Il bilancio lo fanno i suoi scritti, le sue riviste, la sua corrispondenza di lavoro coi principali intellettuali del tempo, le sue bellissime lettere ad Ada, con le risposte della sua Didì, come si firma lei. Io qui ho voluto soltanto liberamente ripercorrere alcuni frammenti preziosi della giovanile ricerca di sé di un genio adolescente, la lotta spirituale di quel “prodigioso giovinetto”, e della sua interiorità.

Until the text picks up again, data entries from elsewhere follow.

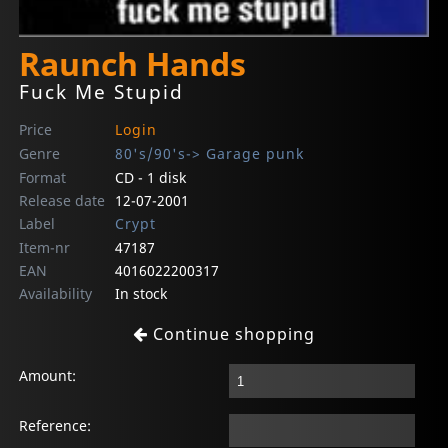
Raunch Hands
Fuck Me Stupid
Price
Login
Genre
80's/90's-> Garage punk
Format
CD - 1 disk
Release date
12-07-2001
Label
Crypt
Item-nr
47187
EAN
4016022200317
Availability
In stock
Continue shopping
Amount:
Reference:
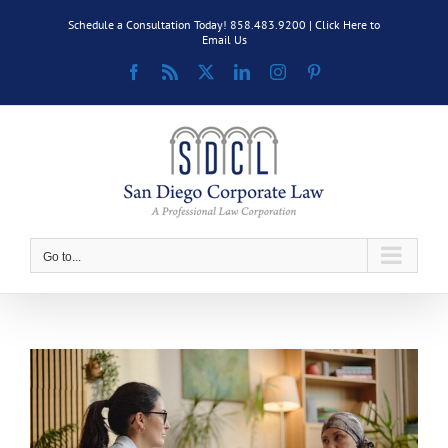
Skip
Schedule a Consultation Today! 858.483.9200 |
Click Here to
to
Email Us
content
Facebook
Rss
X
LinkedIn
Instagram
Pinterest
Go to...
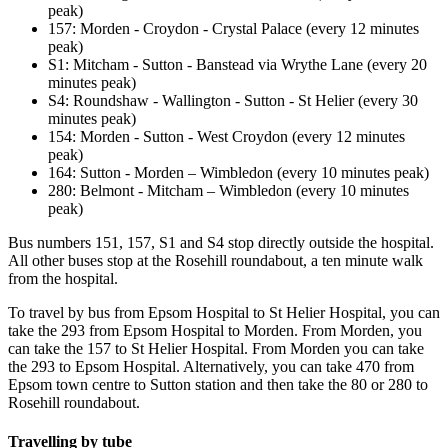
peak)
157: Morden - Croydon - Crystal Palace (every 12 minutes
peak)
S1: Mitcham - Sutton - Banstead via Wrythe Lane (every 20
minutes peak)
S4: Roundshaw - Wallington - Sutton - St Helier (every 30
minutes peak)
154: Morden - Sutton - West Croydon (every 12 minutes
peak)
164: Sutton - Morden – Wimbledon (every 10 minutes peak)
280: Belmont - Mitcham – Wimbledon (every 10 minutes
peak)
Bus numbers 151, 157, S1 and S4 stop directly outside the hospital.
All other buses stop at the Rosehill roundabout, a ten minute walk
from the hospital.
To travel by bus from Epsom Hospital to St Helier Hospital, you can
take the 293 from Epsom Hospital to Morden. From Morden, you
can take the 157 to St Helier Hospital.
From Morden you can take
the 293 to Epsom Hospital. Alternatively, you can take 470 from
Epsom town centre to Sutton station and then take the 80 or 280 to
Rosehill roundabout.
Travelling by tube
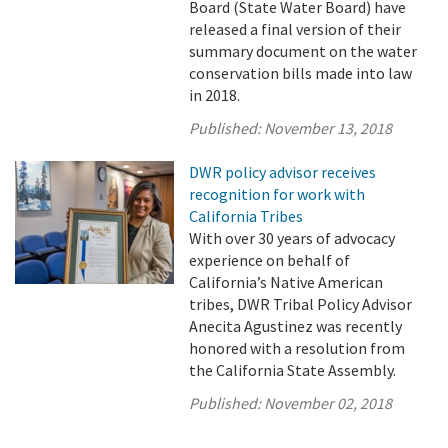
Board (State Water Board) have
released a final version of their
summary document on the water
conservation bills made into law
in 2018.
Published:
November 13, 2018
DWR policy advisor receives
recognition for work with
California Tribes
With over 30 years of advocacy
experience on behalf of
California’s Native American
tribes, DWR Tribal Policy Advisor
Anecita Agustinez was recently
honored with a resolution from
the California State Assembly.
Published:
November 02, 2018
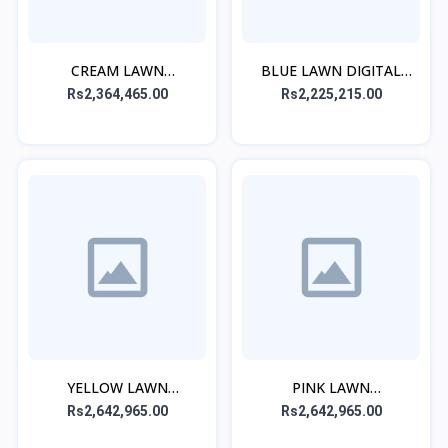
CREAM LAWN
BLUE LAWN DIGITAL
EMBROIDERED STITCHED
PRINTED STITCHED 3PC
Rs2,364,465.00
Rs2,225,215.00
3PC
YELLOW LAWN
PINK LAWN
EMBROIDERED STITCHED
EMBROIDERED STITCHED
Rs2,642,965.00
Rs2,642,965.00
3PC
3PC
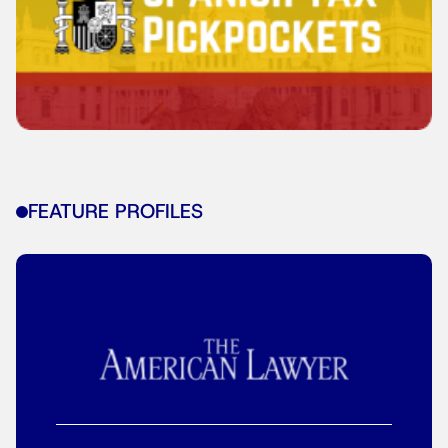
FEATURE PROFILES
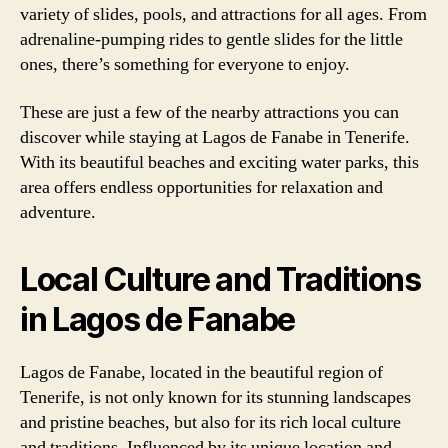
variety of slides, pools, and attractions for all ages. From
adrenaline-pumping rides to gentle slides for the little
ones, there’s something for everyone to enjoy.
These are just a few of the nearby attractions you can
discover while staying at Lagos de Fanabe in Tenerife.
With its beautiful beaches and exciting water parks, this
area offers endless opportunities for relaxation and
adventure.
Local Culture and Traditions
in Lagos de Fanabe
Lagos de Fanabe, located in the beautiful region of
Tenerife, is not only known for its stunning landscapes
and pristine beaches, but also for its rich local culture
and traditions. Influenced by its unique location and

Ma perché questo titolo del libro “L’editore ideale”( titolo redazionale anch’esso, quattro pagine manoscritte, senza data, ma del 1925)? Il Centro studi a lui intitolato ha voluto ricordare l’ulteriore grande impresa di Piero Gobetti nel centenario dalla nascita della sua casa editrice nel 1923, ripubblicando – scrive il direttore Pietro Polito nella Nota introduttiva – “La quarta edizione di quel gruppo di ‘pochi fogli frammentari’ da cui traspare la ‘storia interiore’ di Gobetti ‘nei termini deliberati di una confessione’ raccolti e proposti da Antonicelli, nel quarantesimo anniversario della morte, nel 1966, che coglie perfettamente la natura del giovane ‘editore/ creatore’: ‘è analisi critica, è tutto giudizio (...) Gobetti non fa altra ricerca, nella memoria, che dei ‘pochi segni decisivi’ del suo spirito di allora, non ci dà altra storia se non della sua crescita spirituale.’”

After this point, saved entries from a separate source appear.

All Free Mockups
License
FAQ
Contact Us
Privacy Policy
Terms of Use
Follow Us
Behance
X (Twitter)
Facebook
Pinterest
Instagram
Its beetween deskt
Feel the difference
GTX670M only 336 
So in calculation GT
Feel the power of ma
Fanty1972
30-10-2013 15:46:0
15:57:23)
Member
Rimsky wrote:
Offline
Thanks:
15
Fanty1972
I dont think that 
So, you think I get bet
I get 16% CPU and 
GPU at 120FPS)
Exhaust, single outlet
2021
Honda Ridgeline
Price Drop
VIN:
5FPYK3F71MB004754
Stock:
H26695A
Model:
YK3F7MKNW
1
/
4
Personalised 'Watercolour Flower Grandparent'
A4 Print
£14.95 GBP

“Ho in mente una mia figura ideale di editore” oppure “Penso un editore come un creatore” si propone Gobetti - e Polito commenta che sembri parlare di un giovane e appassionato editore di oggi quando scrive: “Quattordici ore di lavoro al giorno tra tipografia, cartiera, corrispondenza, libreria e biblioteca (perché l’editore dev’essere fondalmentalmente uomo di biblioteca e di tipografia, artista e commerciante) non sono troppe anche per il mio editore ideale”. Se si vuole ripercorrere la genesi di questo libro, per cui Gobetti viene considerato tuttora “Maestro indiscusso dell’editoria italiana del Novecento”, occorre ulteriormente andare al denso saggio in Appendice di Marta Vicari, così come per il complesso dibattito e ricostruzione della datazione dei suoi iscritti, a quello accuratissimo della più grande studiosa gobettiana, Ersilia Alessandrone Perona.

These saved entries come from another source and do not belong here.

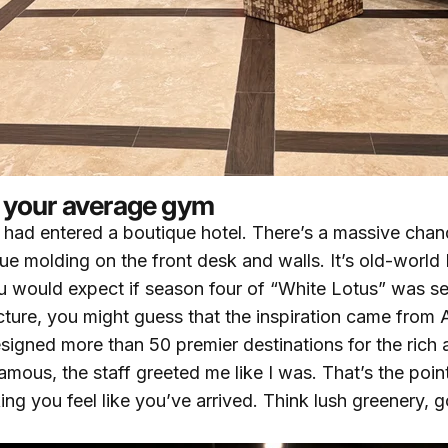
ot your average gym
e I had entered a boutique hotel. There’s a massive chan
lue molding on the front desk and walls. It’s old-worl
 you would expect if season four of “White Lotus” was s
ecture, you might guess that the inspiration came from 
esigned more than 50 premier destinations for the rich
famous, the staff greeted me like I was. That’s the poin
king you feel like you’ve arrived. Think lush greenery, 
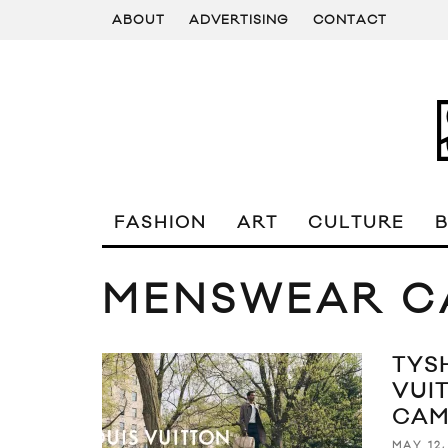
ABOUT
ADVERTISING
CONTACT
FASHION
ART
CULTURE
MENSWEAR C
TYS
VUI
CAM
MAY 12,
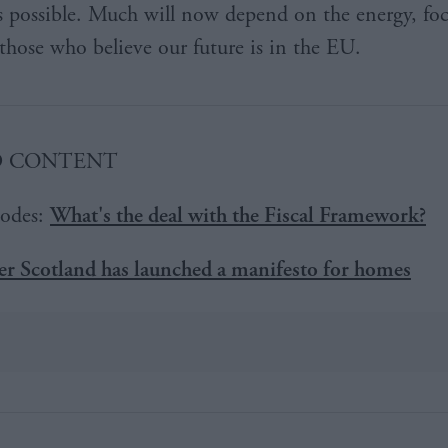
s possible. Much will now depend on the energy, fo
 those who believe our future is in the EU.
D CONTENT
odes:
What's the deal with the Fiscal Framework?
r Scotland has launched a manifesto for homes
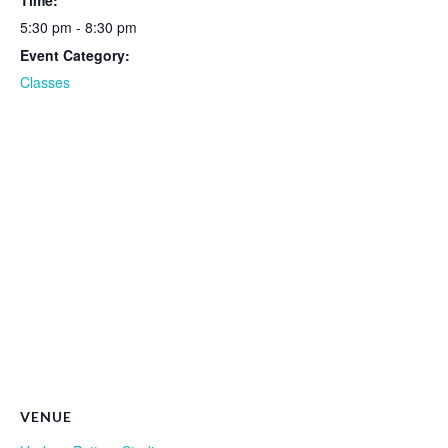
Time:
5:30 pm - 8:30 pm
Event Category:
Classes
VENUE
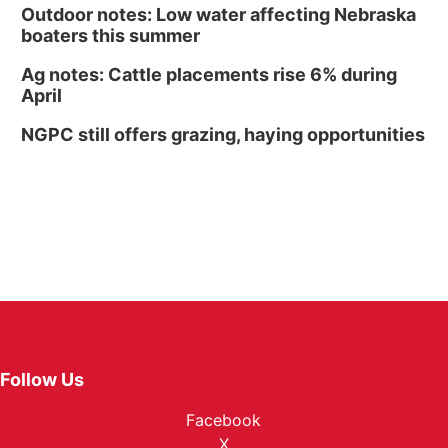
Outdoor notes: Low water affecting Nebraska
boaters this summer
Ag notes: Cattle placements rise 6% during
April
NGPC still offers grazing, haying opportunities
Follow Us
Facebook
X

Così come coinvolgente è l’Introduzione del curatore Franco Antonicelli (in alto a sinistra nella foto), in cui il lascito e l’esempio gobettiano – pur in un percorso autonomo nella storia, in particolare con il suo avvicinamento al Pci-Psiup, nelle cui liste venne eletto al Senato come Indipendente di sinistra nel 1968 e nel 1972, che lo fece definire da Stajano come un “liberale tra le bandiere rosse”- viene ricostruito e sottolineato nel saggio conclusivo di Pietro Polito, che cita anche molti dei suoi versi, quale quello vergato il 14 settembre 1972, “nel quale, credo – conclude - l’intransigente Piero Gobetti si sarebbe riconosciuto: ‘Che cosa possiamo fare noi? Anzitutto non vendersi/ e sapere che il diverso non può stare col diverso/ sotto la stessa pelle di lupo’.”


Note

[1] Piero Gobetti, L’editore ideale – Frammenti autobiografici, con iconografia a cura e prefazione di Franco Antonicelli -, Nuova edizione a cura di Pietro Polito e Marta Vicari, Aras Edizioni, 2023.